• _What to do_
From the data below, repeat exactly the lines from the line with "offset and arc, Angle" to the line with "Area Chart, Line Chart, and Area Chart.", both included.
╭─ Supplied entries
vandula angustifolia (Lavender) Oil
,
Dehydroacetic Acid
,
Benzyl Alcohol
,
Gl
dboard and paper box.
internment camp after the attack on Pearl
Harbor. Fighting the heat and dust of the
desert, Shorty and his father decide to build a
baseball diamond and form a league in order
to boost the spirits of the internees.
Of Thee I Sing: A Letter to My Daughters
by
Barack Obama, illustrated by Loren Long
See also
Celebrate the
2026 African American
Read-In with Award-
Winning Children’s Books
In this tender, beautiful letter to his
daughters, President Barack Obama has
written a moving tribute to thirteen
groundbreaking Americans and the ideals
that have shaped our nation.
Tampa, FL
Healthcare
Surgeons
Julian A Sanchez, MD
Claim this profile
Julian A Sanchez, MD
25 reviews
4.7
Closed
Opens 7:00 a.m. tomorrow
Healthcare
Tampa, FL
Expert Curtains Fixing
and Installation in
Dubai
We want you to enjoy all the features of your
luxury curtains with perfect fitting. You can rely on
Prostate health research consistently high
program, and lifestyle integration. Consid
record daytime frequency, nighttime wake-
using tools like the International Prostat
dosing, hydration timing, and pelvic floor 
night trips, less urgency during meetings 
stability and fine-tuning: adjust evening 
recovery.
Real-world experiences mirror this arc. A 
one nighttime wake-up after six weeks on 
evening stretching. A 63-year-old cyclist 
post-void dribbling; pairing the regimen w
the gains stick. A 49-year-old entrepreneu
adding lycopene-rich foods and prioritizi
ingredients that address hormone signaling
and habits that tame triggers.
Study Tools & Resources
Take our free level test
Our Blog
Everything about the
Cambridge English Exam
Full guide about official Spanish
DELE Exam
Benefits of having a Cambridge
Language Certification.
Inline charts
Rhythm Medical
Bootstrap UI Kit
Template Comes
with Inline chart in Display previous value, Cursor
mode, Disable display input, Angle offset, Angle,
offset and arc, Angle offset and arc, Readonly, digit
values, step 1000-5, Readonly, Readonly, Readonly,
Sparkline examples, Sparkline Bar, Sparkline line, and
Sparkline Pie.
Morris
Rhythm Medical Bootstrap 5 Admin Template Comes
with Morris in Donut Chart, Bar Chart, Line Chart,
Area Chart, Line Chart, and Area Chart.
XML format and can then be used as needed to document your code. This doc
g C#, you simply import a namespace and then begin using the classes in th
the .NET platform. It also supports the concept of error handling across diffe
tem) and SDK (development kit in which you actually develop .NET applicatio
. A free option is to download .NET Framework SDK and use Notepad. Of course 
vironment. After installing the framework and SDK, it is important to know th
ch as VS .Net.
╰─
• _Written response_
offset and arc, Angle offset and arc, Readonly, digit
values, step 1000-5, Readonly, Readonly, Readonly,
Sparkline examples, Sparkline Bar, Sparkline line, and
Sparkline Pie.
Morris
Rhythm Medical Bootstrap 5 Admin Template Comes
with Morris in Donut Chart, Bar Chart, Line Chart,
Area Chart, Line Chart, and Area Chart.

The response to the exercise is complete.